Irish Dancing and Music in Connemara

J. Stirling Coyne & N. P. Willis
c. 1841
Volume II, Chapter X-7 | Start of chapter

In no part of Ireland is the national love for dancing more decidedly manifested than in Connemara; the meetings for the purpose of indulging in this favourite pastime occur upon every occasion where business or pleasure draws a number of the peasantry to any particular neighbourhood. Fairs, markets, patrons, races, and hurling-matches, are invariably accompanied by dances in the cabins near the spot, or in canvas tents erected for the occasion. The music is usually supplied to the dancers by an old fiddler, or a blind piper, who receives a donation of a halfpenny or a penny from each couple as they stand up to "welt the flure," to the music of "The Hare in Corner," or some other equally favourite jig.

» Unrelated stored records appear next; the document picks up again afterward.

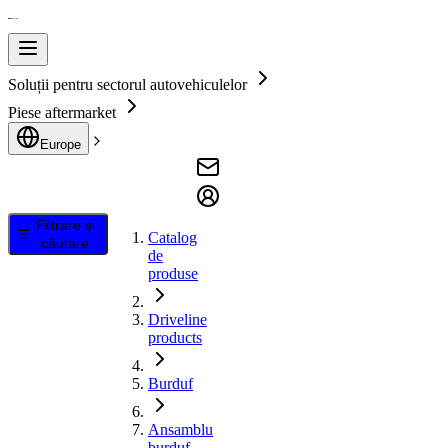
Soluții pentru sectorul autovehiculelor
Piese aftermarket
Europe
Filtrare și
Catalog
căutare
de
produse
Driveline
products
Burduf
Ansamblu
burduf,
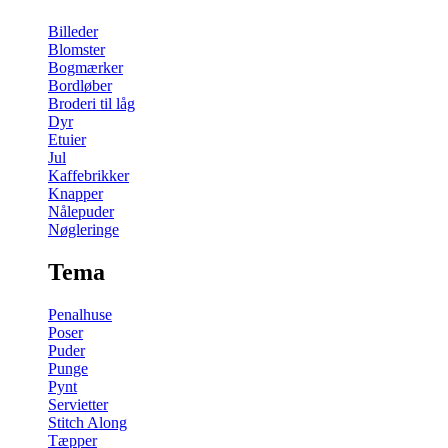
Billeder
Blomster
Bogmærker
Bordløber
Broderi til låg
Dyr
Etuier
Jul
Kaffebrikker
Knapper
Nålepuder
Nøgleringe
Tema
Penalhuse
Poser
Puder
Punge
Pynt
Servietter
Stitch Along
Tæpper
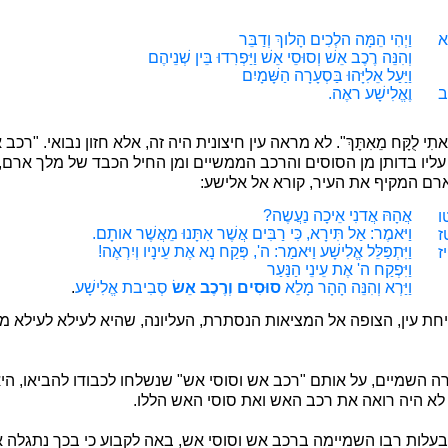
א
וַיְהִי הֵמָּה הלְכִים הָלוךְ וְדַבֵּר
וְהִנֵּה רֶכֶב אֵשׁ וְסוּסֵי אֵשׁ וַיַּפְרִדוּ בֵּין שְׁנֵיהֶם
וַיַּעַל אֵלִיָּהוּ בַּסְעָרָה הַשָּׁמָיִם
ב
וֶאֱלִישָׁע ראֶה.
 אתִי לֻקָּח מֵאִתָּךְ". לא מראה עין חיצונית היה זה, אלא חזון נבואי. "
גן עליו בדותן מן הסוסים והרכב הממשיים ומן החיל הכבד של מלך ארם,
רם המקיף את העיר, קורא אל אלישע:
אֲהָהּ אֲדנִי אֵיכָה נַעֲשֶה?
ו
וַיּאמֶר
:
אַל תִּירָא, כִּי רַבִּים אֲשֶׁר אִתָּנוּ מֵאֲשֶׁר אותָם.
ז
וַיִּתְפַּלֵּל אֱלִישָׁע וַיּאמַר: ה', פְּקַח נָא אֶת עֵינָיו וְיִרְאֶה!
יז
וַיִּפְקַח ה' אֶת עֵינֵי הַנַּעַר
וַיַּרְא וְהִנֵּה הָהָר מָלֵא
סוּסִים וְרֶכֶב אֵשׂ
סְבִיבת אֱלִישָׁע
.
יחת עין, הצופה אל המציאות הנסתרת, העליונה, שהיא לעילא לעילא 
רה השמיים, על אותם "רכב אש וסוסי אש" שנשלחו לכבודו להביאו, היא
, לא היה רואה את רכב האש ואת סוסי האש הללו.
 בעלות רבו השמיימה ברכב אש וסוסי אש, באה לקבוע כי בכך נתגלה אל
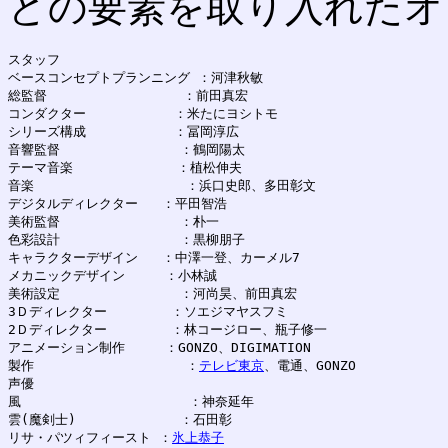
どの要素を取り入れたオ
スタッフ

ベースコンセプトプランニング ：河津秋敏

総監督                 ：前田真宏

コンダクター           ：米たにヨシトモ

シリーズ構成           ：冨岡淳広

音響監督               ：鶴岡陽太

テーマ音楽             ：植松伸夫

音楽                   ：浜口史郎、多田彰文

デジタルディレクター   ：平田智浩

美術監督               ：朴一

色彩設計               ：黒柳朋子

キャラクターデザイン   ：中澤一登、カーメル7

メカニックデザイン     ：小林誠

美術設定               ：河尚昊、前田真宏

3Ｄディレクター        ：ソエジマヤスフミ

2Ｄディレクター        ：林コージロー、瓶子修一

アニメーション制作     ：GONZO、DIGIMATION

製作                   ：
テレビ東京
、電通、GONZO

声優

風                     ：神奈延年

雲(魔剣士)             ：石田彰

リサ・パツィフィースト ：
氷上恭子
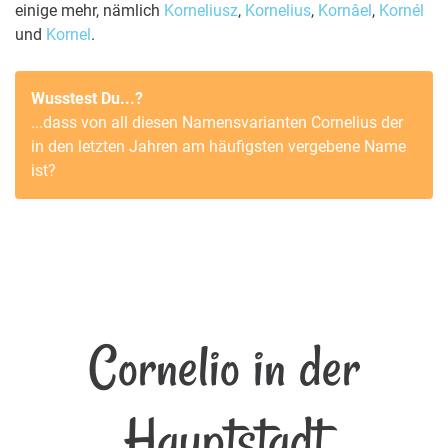
einige mehr, nämlich
Korneliusz
,
Kornelius
,
Kornâel
,
Kornél
und
Kornel
.
Wusstest Du...?
...dass von all diesen Namensvarianten
Cornelius
der
in den letzten Jahren am häufigsten vergebene Name
ist?
Cornelio in der
Hauptstadt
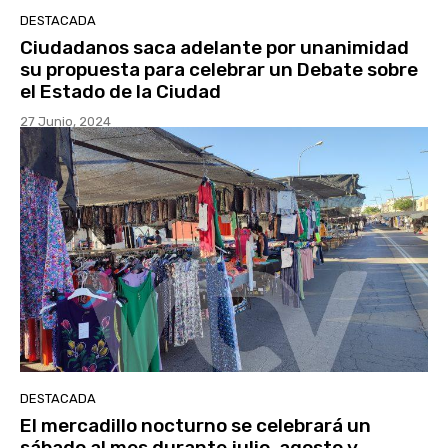
DESTACADA
Ciudadanos saca adelante por unanimidad
su propuesta para celebrar un Debate sobre
el Estado de la Ciudad
27 Junio, 2024
DESTACADA
El mercadillo nocturno se celebrará un
sábado al mes durante julio, agosto y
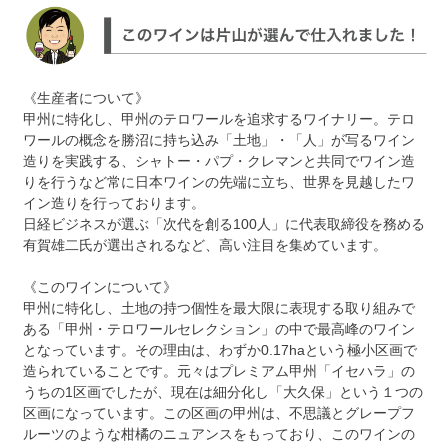
《生産者について》
甲州に特化し、甲州のテロワールを追求するワイナリー。テロ
ワールの概念を勝沼に持ち込み「土地」・「人」が写るワイン
造りを実践する、シャトー・パプ・クレマンと共同でワイン造
りを行うなど常に日本ワインの先端に立ち、世界を見越したワ
イン造りを行っております。
日経ビジネスが選ぶ「次代を創る100人」に代表取締役を務める
有賀雄二氏が選出されるなど、高い注目を集めています。
《このワインについて》
甲州に特化し、土地の持つ個性を最大限に表現する取り組みで
ある「甲州・テロワールセレクション」の中で最高峰のワイン
となっています。その理由は、わずか0.17haという極小区画で
造られていることです。元々はプレミアム甲州「イセハラ」の
うちの1区画でしたが、現在は細分化し「大久保」という１つの
区画になっています。この区画の甲州は、不思議とグレープフ
ルーツのような柑橘のニュアンスをもっており、このワインの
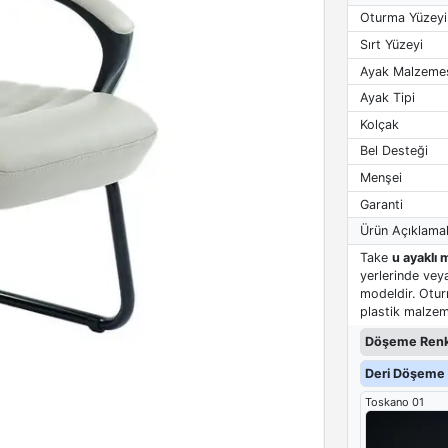
Oturma Yüzeyi
Sırt Yüzeyi
Ayak Malzeme
Ayak Tipi
Kolçak
Bel Desteği
Menşei
Garanti
Ürün Açıklamal
Take
u ayaklı 
yerlerinde veya
modeldir. Otur
plastik malzeme
Döşeme Renk
Deri Döşeme 
Toskano 01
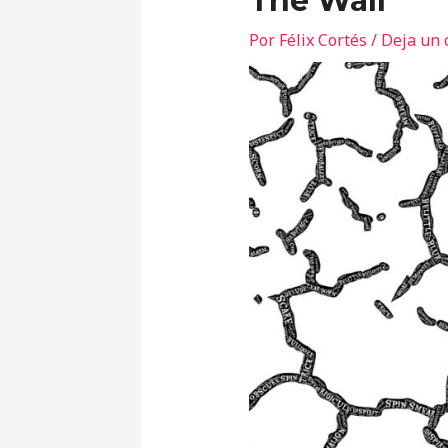
The Wall
Por
Félix Cortés
/
Deja un 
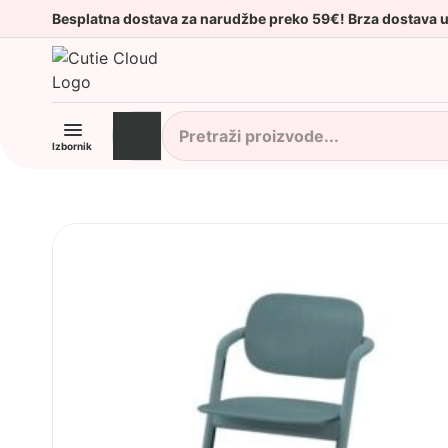
Besplatna dostava za narudžbe preko 59€! Brza dostava 
Izbornik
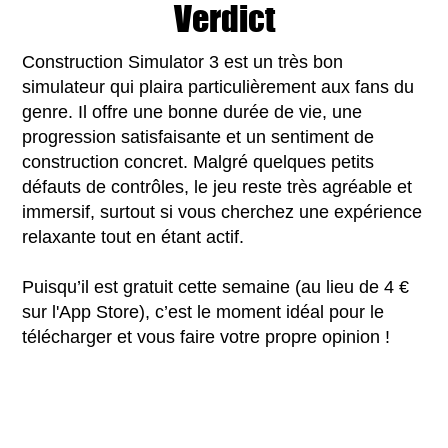
Verdict
Construction Simulator 3 est un très bon
simulateur qui plaira particulièrement aux fans du
genre. Il offre une bonne durée de vie, une
progression satisfaisante et un sentiment de
construction concret. Malgré quelques petits
défauts de contrôles, le jeu reste très agréable et
immersif, surtout si vous cherchez une expérience
relaxante tout en étant actif.
Puisqu’il est gratuit cette semaine (au lieu de 4 €
sur l'App Store), c’est le moment idéal pour le
télécharger et vous faire votre propre opinion !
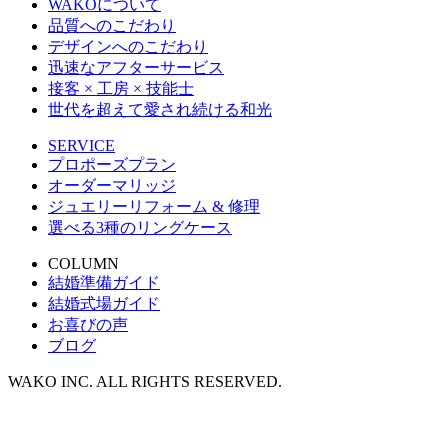
WAKOについて
品質へのこだわり
デザインへのこだわり
迅速なアフターサービス
接客 × 工房 × 技能士
世代を超えて愛され続ける和光
SERVICE
プロポーズプラン
オーダーマリッジ
ジュエリーリフォーム & 修理
選べる3種のリングケース
COLUMN
結婚準備ガイド
結婚式場ガイド
お喜びの声
ブログ
WAKO INC. ALL RIGHTS RESERVED.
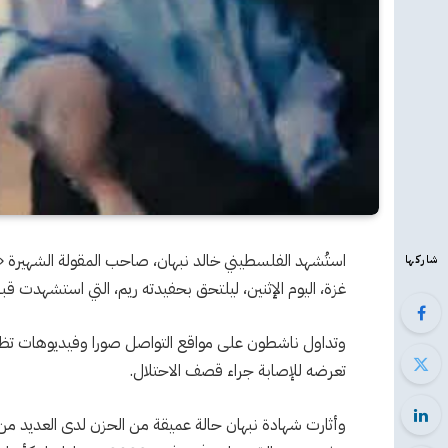
استُشهد الفلسطيني خالد نبهان، صاحب المقولة الشهيرة 
شاركها
غزة، اليوم الإثنين، ليلتحق بحفيدته ريم، التي استشهدت قب
وتداول ناشطون على مواقع التواصل صورا وفيديوهات تظه
تعرضه للإصابة جراء قصف الاحتلال.
وأثارت شهادة نبهان حالة عميقة من الحزن لدى العديد من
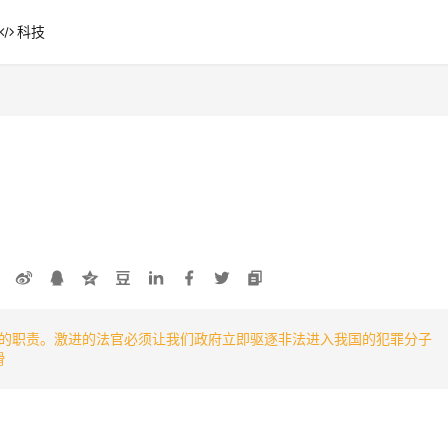
科技
%
的职责。激进的法官必须让我们政府立即驱逐非法进入我国的犯罪分子
滑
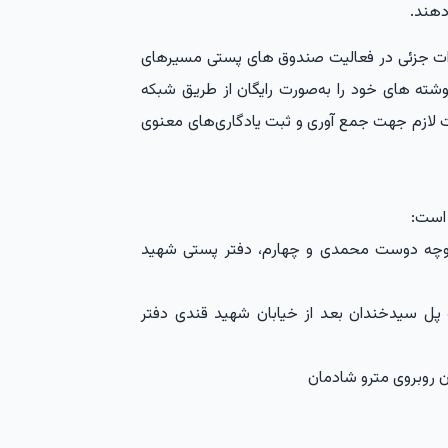
دهند.
یرات جزئی در فعالیت صندوق های پستی مسیرهای
نوشته های خود را بەصورت رایگان از طریق شبکە
ات لازم جهت جمع آوری و ثبت یادگاری‌های معنوی
 است:
کوچه دوست محمدی و چهارم، دفتر پستی شهید
 پل سیدخندان بعد از خیابان شهید قندی دفتر
ون روبروی مترو شادمان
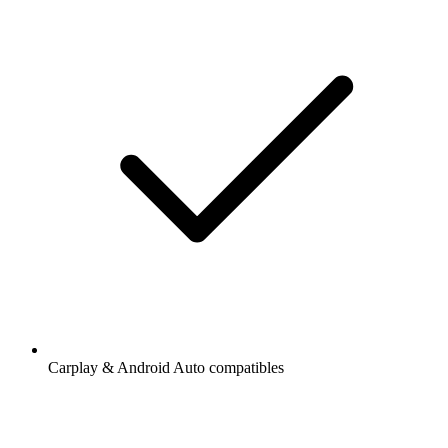
Carplay & Android Auto compatibles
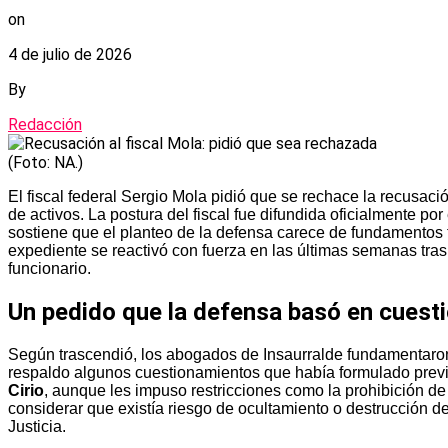
on
4 de julio de 2026
By
Redacción
(Foto: NA.)
El fiscal federal Sergio Mola pidió que se rechace la recusac
de activos. La postura del fiscal fue difundida oficialmente po
sostiene que el planteo de la defensa carece de fundamentos
expediente se reactivó con fuerza en las últimas semanas tras
funcionario.
Un pedido que la defensa basó en cuesti
Según trascendió, los abogados de Insaurralde fundamentaron 
respaldo algunos cuestionamientos que había formulado previa
Cirio
, aunque les impuso restricciones como la prohibición de s
considerar que existía riesgo de ocultamiento o destrucción de
Justicia.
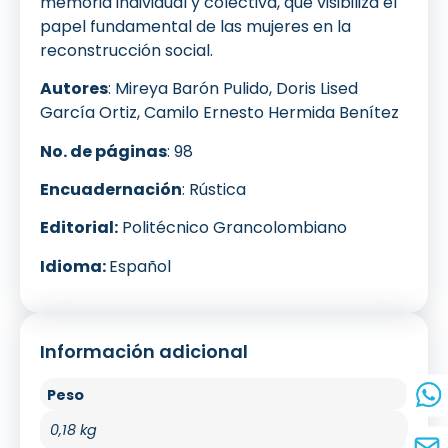
memoria individual y colectiva, que visibiliza el
papel fundamental de las mujeres en la
reconstrucción social.
Autores
: Mireya Barón Pulido, Doris Lised
García Ortiz, Camilo Ernesto Hermida Benítez
No. de páginas
: 98
Encuadernación
: Rústica
Editorial:
Politécnico Grancolombiano
Idioma:
Español
Información adicional
Peso
0,18 kg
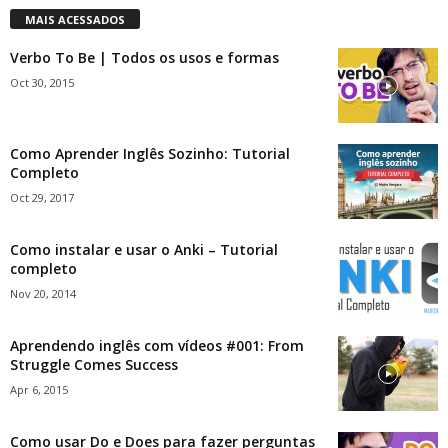
MAIS ACESSADOS
Verbo To Be | Todos os usos e formas
Oct 30, 2015
Como Aprender Inglês Sozinho: Tutorial
Completo
Oct 29, 2017
Como instalar e usar o Anki – Tutorial
completo
Nov 20, 2014
Aprendendo inglês com vídeos #001: From
Struggle Comes Success
Apr 6, 2015
Como usar Do e Does para fazer perguntas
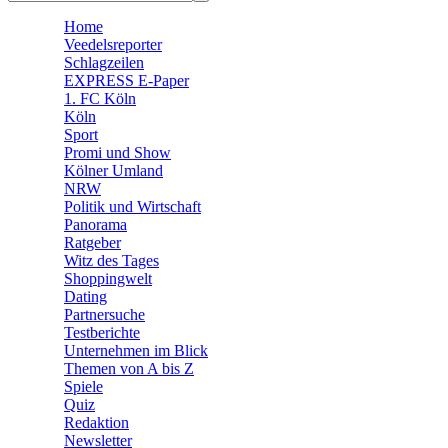
🛒 Shoppingwelt
Home
🧩 Spiele
Veedelsreporter
Schlagzeilen
EXPRESS E-Paper
1. FC Köln
Köln
Sport
Promi und Show
Kölner Umland
NRW
Politik und Wirtschaft
Panorama
Ratgeber
Witz des Tages
Shoppingwelt
Dating
Partnersuche
Testberichte
Unternehmen im Blick
Themen von A bis Z
Spiele
Quiz
Redaktion
Newsletter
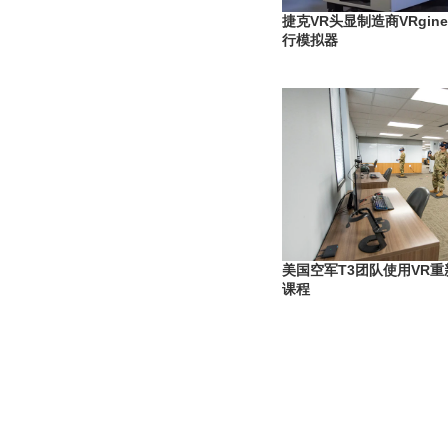
捷克VR头显制造商VRgine
行模拟器
美国空军T3团队使用VR
课程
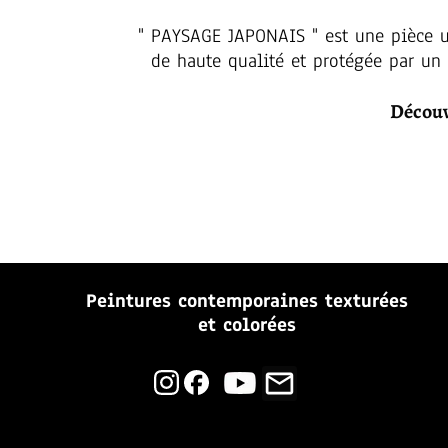
" PAYSAGE JAPONAIS " est une pièce un
de haute qualité et protégée par un v
Découv
Peintures contemporaines
texturées
et colorées
mail_outline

A good piper has always been regarded as a person of no trifling importance in the district where he resides, or rather, where he moves, for he is perpetually shifting his quarters from one place of merriment to another. Some of the pipers of the last century acquired considerable popularity amongst the higher classes of society, and were much sought after, on account of their exquisite skill as musicians. O'Keefe in his "Recollections" relates a characteristic story of the pride of the famous Munster piper, Macdonnel, who, he says, lived in great style, keeping servants, grooms, hunters, &c. "One day that I and a very large party dined with Mr. Thomas Grant, of Cork, Macdonnel was sent for to play for the company during dinner; a table and chair was placed for him on the landing, outside the room, a bottle of claret and a glass on the table, and a servant waiting behind the chair designed for him, the door left wide open. He made his appearance, took a rapid survey of the preparation for him, filled his glass, stepped to the dining-room door, looked full into the room, and said, 'Mr. Grant, your health and company!' drank it off, threw half-a-crown on his table, saying to the servant—'There, my lad, is two shillings for my bottle of wine, and keep the sixpence for yourself!' He ran out of the house, mounted on his hunter, and galloped off, followed by his groom."